Berulang kali Kissa mondar mandir di dalam kamarnya. Berulang kali pula Kissa mengambil dan menaruh kembali ponselnya di meja. Ia bimbang. Ia pertimbangkan sematang – matangnya, dan dengan tekad yang bulat akhirnya Kissa mengambil ponselnya untuk yang kesepuluh kalinya. Kissa mencari nama seseorang, ia mendekatkan telinganya setelah tombol hijau disentuh.

"Halo Kiss?" jantung Kissa berdetak cepat. Sudah lama ia tidak mendengar suara itu.

"Halo Ron, apa kabar?"

"Baik... lo sendiri apa kabar?"

"Baik juga. Ron katanya lo dapet universitas di Medan ya?"

"Iya Kiss, gue dapet di Universitas Anggur fakultas teknik.

"Oooh... selamet yaa..."

"Makasih Kiss, lo sendiri gimana tadi? Bisa ujiannya?"

"Bisa kok. Lo tau dari mana gue hari ini ujian?"

"Tadi Nakula ceritaa..."

"Ooooh...."

Diam beberapa saat, "Udah lama gue ga denger suara lo Kiss," Naron terkekeh.

Kissa tersenyum sedih, "Lo kapan berangkat ke Medan?"

Naron berdeham salah tingkah, "Besok... besok gue berangkat Kiss..." ujarnya hati – hati.

"Besok? Kok cepet banget?"

"Gue mesti ngurusin pendaftaran Kiss..."

"Lo ngekos di sana?"

"Sama nenek kakek gue Kiss..."

"Oh..."

Diam cukup lama, mereka enggan menutup telepon. Namun mereka juga enggan untuk mengungkapkan apa yang sebenarnya ingin diungkapkan. "Kiss, jaga diri baik – baik ya. Lo ngekos kan nanti? Jangan lupa makan, jangan manja, dan jangan lupa solat ya Kiss..."

"Lo kaya mau kemana aja sih Ron. Pesennya banyak banget..."

"Gue kan belom tentu pulang ke Jakarta tiap liburan Kiss."

Hati Kissa semakin berat mendengarnya, "Gue besok boleh ikut nganterin lo ke bandara?" tanyanya tidak tahan.

Naron menghela nafas berat, "Jangan.
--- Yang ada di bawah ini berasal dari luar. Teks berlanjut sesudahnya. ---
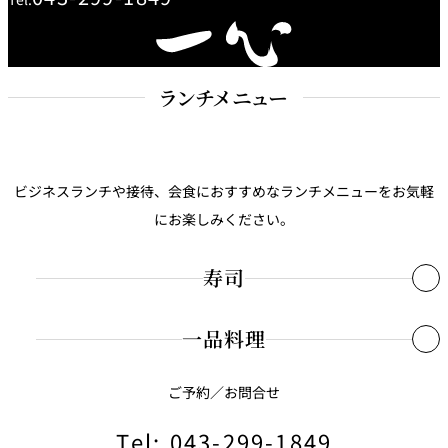
鉄板焼
欅
Sky Salon 欅
スイーツ
ランチメニュー
パティスリー
SATSUKI
ラウンジ・バー
ビジネスランチや接待、会食におすすめなランチメニューをお気軽
にお楽しみください。
レス
ベイコートカ
トラ
ザ・ラウンジ
フェ
ン＆
ガーデンレストラン
寿司
バー
Shell the
一品料理
Garden＜期間
新東京ばらちらし寿司御膳
限定＞
¥4,
旬菜三点盛り、赤出汁、デザート付
ルームサービス
ご予約／お問合せ
2026.4.3更新
中とろ鉄火丼御膳
¥6,
ルームサービ
旬菜三点盛り、赤出汁、デザート付
Tel: 043-299-1849
ス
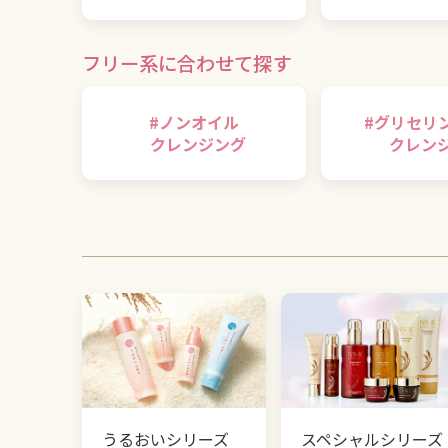
フリー系に合わせて探す
#
ノンオイル
#
グリセリ
クレンジング
クレン
うるおいシリーズ
スペシャルシリーズ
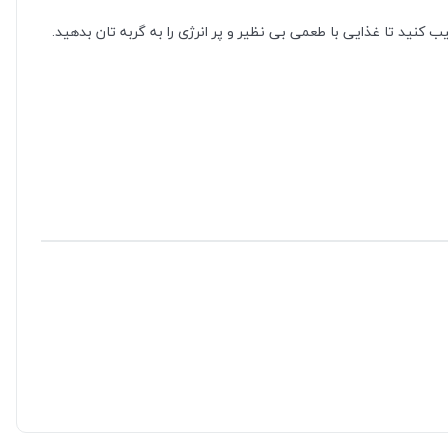
 کنید تا غذایی با طعمی بی‌ نظیر و پر انرژی را به گربه‌ تان بدهید.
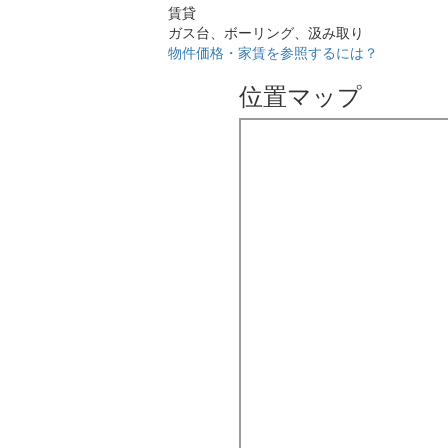
賃貸
ガス台、ボーリング、汲み取り
物件価格・家賃を参照するには？
位置マップ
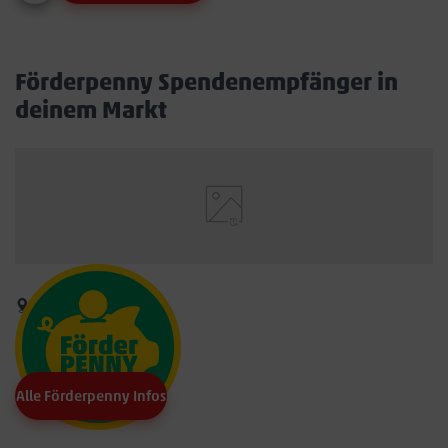
Förderpenny Spendenempfänger in
deinem Markt
Alle Förderpenny Infos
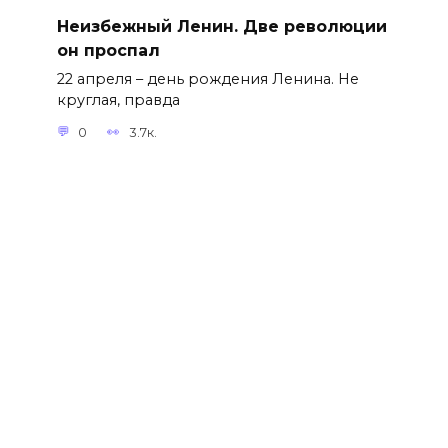
Неизбежный Ленин. Две революции
он проспал
22 апреля – день рождения Ленина. Не
круглая, правда
0
3.7к.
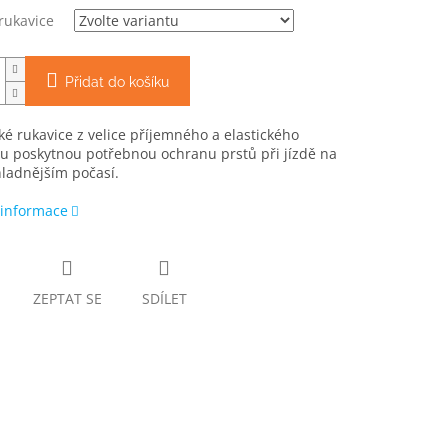
 rukavice
Přidat do košíku
cké rukavice z velice příjemného a elastického
u poskytnou potřebnou ochranu prstů při jízdě na
hladnějším počasí.
 informace
ZEPTAT SE
SDÍLET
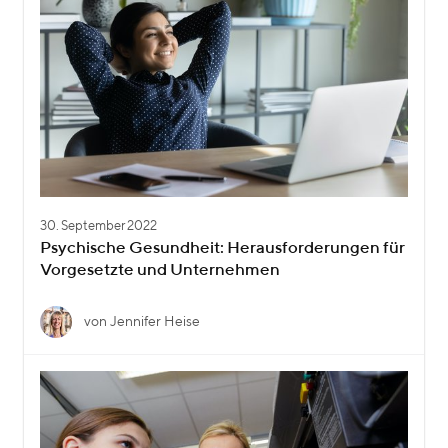
30. September 2022
Psychische Gesundheit: Herausforderungen für
Vorgesetzte und Unternehmen
von Jennifer Heise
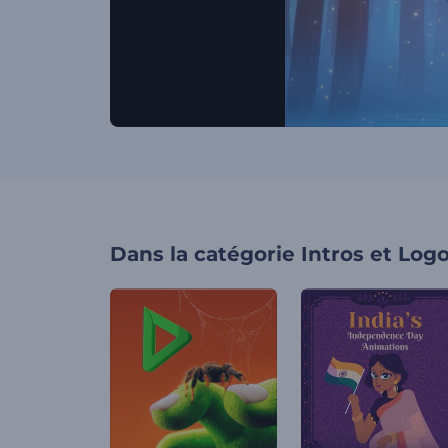
Dans la catégorie
Intros et Log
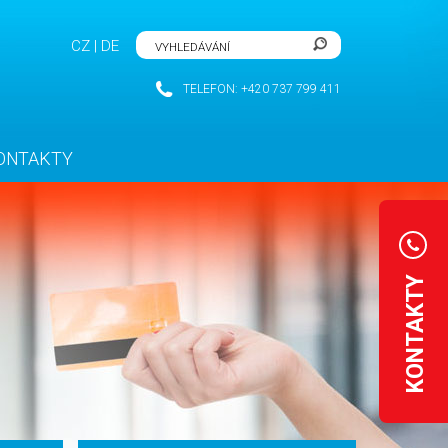
CZ
|
DE
TELEFON: +420 737 799 411
ONTAKTY
KONTAKTY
Jangan mempersulit kita buat menang diujian Tuhan ini Kiss. Buat gue pasti bakalan semakin berat kalo kita ketemu untuk saat ini."

Setetes air mata Kissa turun. Ia berdeham menetralkan suaranya, "Yaudah, lo juga hati – hati yaa... jangan lupa ibadah juga..." diam cukup lama, tidak ada yang bersuara. Kissa tertawa sumbang, "Hahaha... yaudah ya Ron, semoga sukses..."

"Lo jugaa..." sambungan telepon pun terputus.

Kissa terduduk di atas karpetnya. Ia tidak tahan, dengan tangannya ia membekap mulutnya sendiri. Menangis meraung-raung. Setelah satu jam ia menangis, tinggal isak kecil yang keluar dari mulutnya. Dengan mata sembab Kissa menyalakan televisinya. Ia kembali memutar sebuah video. Video ketika ia bernyanyi bersama, saling menatap. Kissa menatap televisinya dengan tatapan kosong.